Bug #14363
closedeach_grapheme_cluster.size returns the wrong size
Description
Ruby 2.5 adds String#each_grapheme_cluster
to enumerate the string's grapheme clusters:
str = "a\u0300i\u0301" #=> "àí"
str.each_grapheme_cluster.to_a #=> ["à", "í"]
Unfortunately, the enumerator's size
doesn't work as expected:
str.each_grapheme_cluster.size #=> 4
The source code reveals that it invokes rb_str_each_char_size
, so it is equivalent to each_char.size
:
static VALUE
rb_str_each_grapheme_cluster(VALUE str)
{
RETURN_SIZED_ENUMERATOR(str, 0, 0, rb_str_each_char_size);
return rb_str_enumerate_grapheme_clusters(str, 0);
}
If the grapheme enumerator's size cannot be calculated lazily, each_grapheme_cluster.size
should return nil
to indicate that.
Files
Updated by hugopeixoto (Hugo Peixoto) almost 7 years ago
- File each_grapheme_cluster_size_nil.patch each_grapheme_cluster_size_nil.patch added
- File each_grapheme_cluster_size_real.patch each_grapheme_cluster_size_real.patch added
Calculating the enumerator size here requires iterating through the whole text and do grapheme detection on all bytes, so I'm not sure what's the right approach.

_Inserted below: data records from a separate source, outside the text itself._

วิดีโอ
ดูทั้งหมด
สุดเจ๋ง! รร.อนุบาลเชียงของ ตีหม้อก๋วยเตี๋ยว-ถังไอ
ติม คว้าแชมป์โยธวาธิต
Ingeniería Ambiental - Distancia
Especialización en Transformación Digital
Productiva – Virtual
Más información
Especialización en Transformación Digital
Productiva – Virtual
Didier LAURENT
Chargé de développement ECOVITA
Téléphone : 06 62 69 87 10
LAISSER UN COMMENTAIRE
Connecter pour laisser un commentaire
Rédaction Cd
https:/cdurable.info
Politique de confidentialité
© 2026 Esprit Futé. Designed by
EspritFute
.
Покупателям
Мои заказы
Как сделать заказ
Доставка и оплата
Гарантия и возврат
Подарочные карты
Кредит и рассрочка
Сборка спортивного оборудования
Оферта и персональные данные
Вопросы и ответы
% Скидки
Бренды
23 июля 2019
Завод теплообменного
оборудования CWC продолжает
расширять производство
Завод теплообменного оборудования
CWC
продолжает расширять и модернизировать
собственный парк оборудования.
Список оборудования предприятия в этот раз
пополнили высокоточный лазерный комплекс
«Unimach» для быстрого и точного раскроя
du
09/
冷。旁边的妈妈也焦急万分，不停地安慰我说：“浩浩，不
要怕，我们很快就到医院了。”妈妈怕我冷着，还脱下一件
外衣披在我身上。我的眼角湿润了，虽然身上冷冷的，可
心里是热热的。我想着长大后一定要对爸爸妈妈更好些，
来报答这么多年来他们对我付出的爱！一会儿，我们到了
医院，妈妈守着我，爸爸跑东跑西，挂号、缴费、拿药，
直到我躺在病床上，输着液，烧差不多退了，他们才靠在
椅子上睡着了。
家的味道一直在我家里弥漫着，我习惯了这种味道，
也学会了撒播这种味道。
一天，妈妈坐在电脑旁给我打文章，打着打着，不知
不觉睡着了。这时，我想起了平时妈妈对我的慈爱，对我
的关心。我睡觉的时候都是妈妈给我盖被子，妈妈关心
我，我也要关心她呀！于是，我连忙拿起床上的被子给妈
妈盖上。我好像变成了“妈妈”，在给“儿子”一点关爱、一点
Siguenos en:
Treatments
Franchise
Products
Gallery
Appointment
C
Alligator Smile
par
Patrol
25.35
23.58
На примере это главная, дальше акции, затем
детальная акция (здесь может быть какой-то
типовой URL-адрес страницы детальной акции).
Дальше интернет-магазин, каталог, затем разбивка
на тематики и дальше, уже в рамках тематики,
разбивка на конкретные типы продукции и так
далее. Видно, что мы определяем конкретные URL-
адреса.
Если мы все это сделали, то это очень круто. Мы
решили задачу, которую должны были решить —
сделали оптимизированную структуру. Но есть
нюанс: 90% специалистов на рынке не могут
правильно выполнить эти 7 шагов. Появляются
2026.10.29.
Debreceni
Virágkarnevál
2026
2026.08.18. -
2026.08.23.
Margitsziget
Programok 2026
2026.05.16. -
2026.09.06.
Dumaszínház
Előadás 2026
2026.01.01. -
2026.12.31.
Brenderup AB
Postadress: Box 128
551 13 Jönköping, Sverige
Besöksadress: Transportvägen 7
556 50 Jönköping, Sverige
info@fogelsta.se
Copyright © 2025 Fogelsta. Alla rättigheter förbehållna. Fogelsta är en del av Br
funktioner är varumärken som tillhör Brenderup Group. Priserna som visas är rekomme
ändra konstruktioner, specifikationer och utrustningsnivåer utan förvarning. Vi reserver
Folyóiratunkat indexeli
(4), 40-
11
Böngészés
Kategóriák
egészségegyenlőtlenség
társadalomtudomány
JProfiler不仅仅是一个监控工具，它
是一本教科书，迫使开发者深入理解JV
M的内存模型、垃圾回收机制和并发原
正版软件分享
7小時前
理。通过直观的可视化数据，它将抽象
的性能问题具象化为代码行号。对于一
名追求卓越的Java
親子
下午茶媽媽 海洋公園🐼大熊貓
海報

I'm attaching two patches, one that makes it return nil
and one that does the actual count. Both patches have tests attached.
Updated by naruse (Yui NARUSE) almost 7 years ago
- Status changed from Open to Closed
Applied in changeset trunk|r62892.
fix each_grapheme_cluster's size [Bug #14363]
From: Hugo Peixoto hugo.peixoto@gmail.com
Updated by naruse (Yui NARUSE) almost 7 years ago
- Backport changed from 2.3: UNKNOWN, 2.4: UNKNOWN, 2.5: UNKNOWN to 2.3: DONTNEED, 2.4: DONTNEED, 2.5: REQUIRED
Updated by naruse (Yui NARUSE) almost 7 years ago
- Backport changed from 2.3: DONTNEED, 2.4: DONTNEED, 2.5: REQUIRED to 2.3: DONTNEED, 2.4: DONTNEED, 2.5: DONE
ruby_2_5 r62896 merged revision(s) 62892,62893.